Each `install` writes context rules and registers hooks where supported. For OpenCode, it also installs a plugin that **automatically injects graph context before grep/glob calls**, your agent gets results without having to ask. Remove with `codeloom uninstall`.

---

## Features

### Search Before Grepping
5-signal HybridRAG fuses code vector search, text vector search, graph expansion, FTS5 keyword, and community signals into one ranked result set with subgraph edges. `--kind`, `--file`, and `--include-tests` filters narrow results without re-running.

### Edit With Confidence
Run `impact` before editing to find every caller. Run `context` for a full symbol overview, community, all relationships, source snippet. Run `detect_changes` after edits to see which nodes are affected.

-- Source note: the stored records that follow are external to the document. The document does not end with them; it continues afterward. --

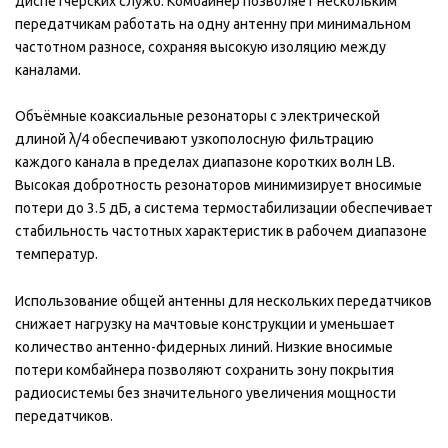
диспетчерских служб. Комбайнер позволяет нескольким
передатчикам работать на одну антенну при минимальном
частотном разносе, сохраняя высокую изоляцию между
каналами.
Объёмные коаксиальные резонаторы с электрической
длиной λ/4 обеспечивают узкополосную фильтрацию
каждого канала в пределах диапазоне коротких волн LB.
Высокая добротность резонаторов минимизирует вносимые
потери до 3.5 дБ, а система термостабилизации обеспечивает
стабильность частотных характеристик в рабочем диапазоне
температур.
Использование общей антенны для нескольких передатчиков
снижает нагрузку на мачтовые конструкции и уменьшает
количество антенно-фидерных линий. Низкие вносимые
потери комбайнера позволяют сохранить зону покрытия
радиосистемы без значительного увеличения мощности
передатчиков.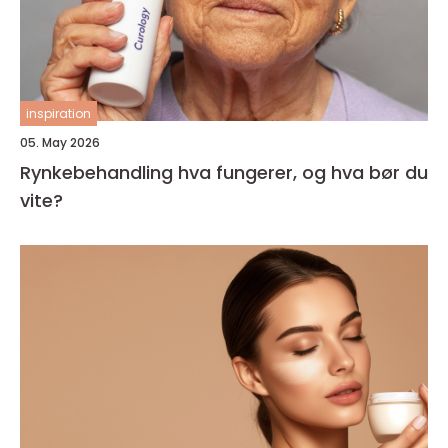
inspiration
05. May 2026
Rynkebehandling hva fungerer, og hva bør du
vite?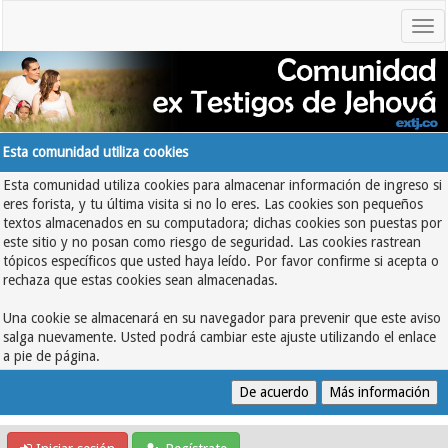
Esta comunidad utiliza cookies
Esta comunidad utiliza cookies para almacenar información de ingreso si
eres forista, y tu última visita si no lo eres. Las cookies son pequeños
textos almacenados en su computadora; dichas cookies son puestas por
este sitio y no posan como riesgo de seguridad. Las cookies rastrean
tópicos específicos que usted haya leído. Por favor confirme si acepta o
rechaza que estas cookies sean almacenadas.
Una cookie se almacenará en su navegador para prevenir que este aviso
salga nuevamente. Usted podrá cambiar este ajuste utilizando el enlace
a pie de página.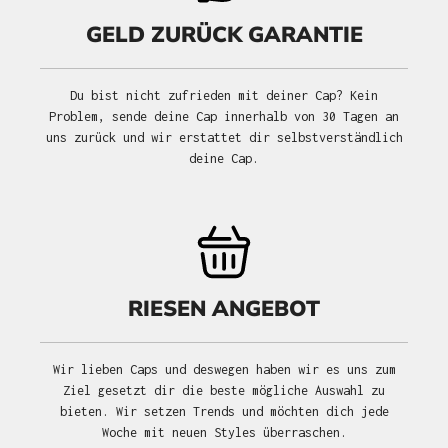
GELD ZURÜCK GARANTIE
Du bist nicht zufrieden mit deiner Cap? Kein
Problem, sende deine Cap innerhalb von 30 Tagen an
uns zurück und wir erstattet dir selbstverständlich
deine Cap.
RIESEN ANGEBOT
Wir lieben Caps und deswegen haben wir es uns zum
Ziel gesetzt dir die beste mögliche Auswahl zu
bieten. Wir setzen Trends und möchten dich jede
Woche mit neuen Styles überraschen.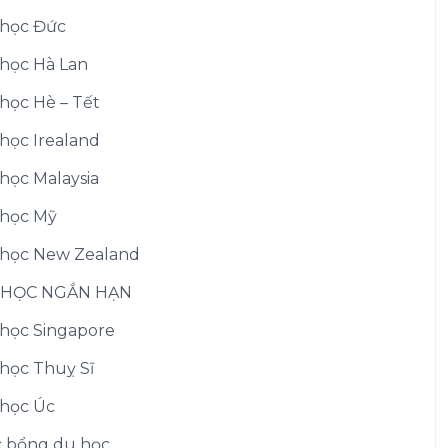
học Đức
học Hà Lan
học Hè – Tết
học Irealand
học Malaysia
học Mỹ
học New Zealand
 HỌC NGẮN HẠN
học Singapore
học Thuỵ Sĩ
học Úc
 bổng du học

### Auto-Context (OpenCode)
The OpenCode plugin hooks into grep/glob calls, runs `codeloom search` with the query, and injects results directly into the agent's session, graph context appears automatically, no explicit invocation needed.

### Auto-Rebuild
Stop/SessionEnd hooks detect changed files via `git diff` and trigger an incremental rebuild. Lock files prevent concurrent rebuilds. Zero manual intervention, the graph stays fresh after every session.

### Incremental & Fast
SHA-256 content hashing skips unchanged files. Hot-start PageRank reuses previous importance scores. Typical incremental build: **~0.4s for no changes, ~4s for changes**, 95%+ faster than a full rebuild.

### 100% Local + MIT
No cloud services, no API keys, no telemetry. SQLite + FAISS for storage, sentence-transformers for embeddings. All data stays on your machine. MIT licence, no commercial restrictions, no licensing friction.

---

## Performance

Benchmarks on codeloom's own codebase (~3,500 lines, 90 files, 1,300 nodes):

| Operation | Time |
|-----------|------|
| Full build | ~14s |
| Incremental (changes) | ~4s |
| Incremental (no changes) | ~0.4s |
| Cold search (dual model) | ~2.8s |
| Cold search (`--fast`) | ~0.2s |
| Warm search | ~0.08s |
| Cached search | <1ms |

- **Embedding models**: ~180MB, downloaded once to `~/.codeloom/models/`
- **Database**: ~2MB (SQLite + FTS5 + FAISS indices)

---

## Full CLI Reference

All commands output compact text by default (designed for AI agent consumption).

### CLI Commands

| Command | Description |
|---------|-------------|
| `build ` | Build code graph (`--incremental`, `--git`) |
| `watch ` | Real-time file system monitor |
| `search ` | 5-signal HybridRAG with subgraph + snippets |
| `search-keyword ` | FTS5 keyword matching only |
| `search-vector ` | Vector similarity only |
| `search-graph ` | Graph expansion only (BFS from vector seeds) |
| `search-community ` | Community cluster matching only |
| `stats` | Graph statistics |
| `node ` | Node details with fuzzy matching |
| `communities` | List or search communities |
| `query` | Interactive search REPL |
| `export` | Export as JSON, GraphML, or D3.js |
| `visualize` | Interactive HTML visualization |
| `setup [platform]` | One-step setup for all detected agents |
| `uninstall [platform]` | Remove integration for a given platform |
| `doctor` | Check installation health |
| `clean` | Remove `.codeloom/` database |
| `mcp` | Start MCP server |
| ` install\|uninstall` | Manage agent integration |

### MCP-Only Tools

These are available via `codeloom mcp` — see the [MCP tools section](#15-mcp-tools-at-a-glance) above:

`impact` · `dependencies` · `context` · `detect_changes` · `rename` · `explain_flow` · `export_subgraph` · `list_repos`

---

## Requirements

- Python 3.10+
- ~180MB disk for embedding models (cached on first use)

```bash
# Optional: PDF, DOCX, XLSX, ODF extraction
pip install codeloom[docs]
```

## Development

```bash
pip install -e ".[dev]"
pytest
ruff check codeloom/
```

## License

MIT License. See [LICENSE](LICENSE) for details.

## Contributing

Contributions are welcome! See [CONTRIBUTING.md](CONTRIBUTING.md) for guidelines.